**To do:** Only a verbatim restatement of the lines from the one with "n för att handla" through the end of the listing below is wanted. Pictures should be left out.

---------- Records shown

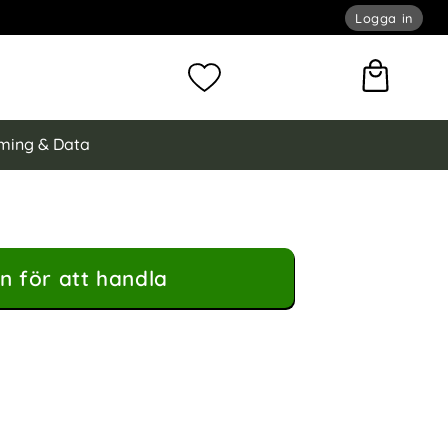
Logga in
omför sökning
Mina favoriter
ming & Data
n för att handla
ydd Heltäckande TPU som favorit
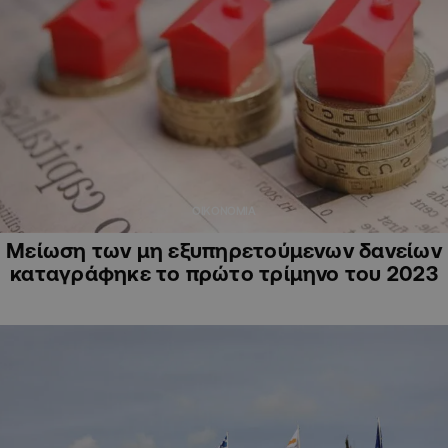
ΟΙΚΟΝΟΜΙΑ
Μείωση των μη εξυπηρετούμενων δανείων
καταγράφηκε το πρώτο τρίμηνο του 2023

--------------------

**Response:**
n för att handla
ydd Heltäckande TPU som favorit
ΟΙΚΟΝΟΜΙΑ
Μείωση των μη εξυπηρετούμενων δανείων
καταγράφηκε το πρώτο τρίμηνο του 2023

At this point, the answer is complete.